6 thoughts on “New Hire Orientation

  1. NHOs, when structured well, go a long way in ensuring that there is a cultural fit. Especially in an organization that is large. For example, in a small team, when hires are folks most of the team members know/recognize, it is easy to keep to a structure and yet maintain that folksy informality while going through all the necessary parts of the process. The other aspect that I’ve seen helping this is providing the new hire with a list of things – a checklist of things/steps that need to happen with existing staff members who would be responsible for doing them. I think this provides the new hire some degree of comfort about what is going to unfold through the first few days (for example, the checklist could have items like – walkthrough of the facilities, introduction to senior staff etc). A new beginning is always something that is done a bit hesitantly, allowing predictable behavior makes for easier times when settling in.


    1. A checklist or schedule to reduce the uncertainty of days ahead–yes, it’s a useful addition to my plan. Thanks for passing it along.
      What would be your preference between one-on-one induction and waiting for multiple people to join to herd them together for a walkthrough or face to face?
      I find that even though administratively it amounts to work for HR, while walkthroughs are fine for groups of people, first meetings should happen one on one.
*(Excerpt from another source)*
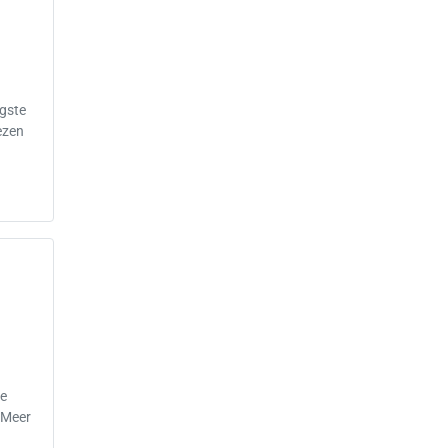
igste
ezen
me
 Meer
Is that feasible though?


  2. If I were a new hire I’d rather prefer to be over with the HR and administrative formalities and handed over to the team I am joining so that an immersion into the team processes can happen. A formal NHO program with speeches/presentations/discussions from the various teams can perhaps follow up.


    1. Yes, that would be a short and painless way to be brought in. A follow up meeting a few days later would see one asking more relevant questions too. Another one for you: would you rather that you were left alone with your forms and policy manuals or would prefer hand-holding through them? Please also share your experience on this based on other team members’ preference.


  3. I joined my current company too long back to remember this 🙂 Currently I see that the new hire does have the HR at hand to help resolve any queries or doubts arising from the forms to be signed and handed over. There have been cases where NDA agreements have led to a bit of discussion but nothing that caused a complete break-down of communication during the on-boarding process.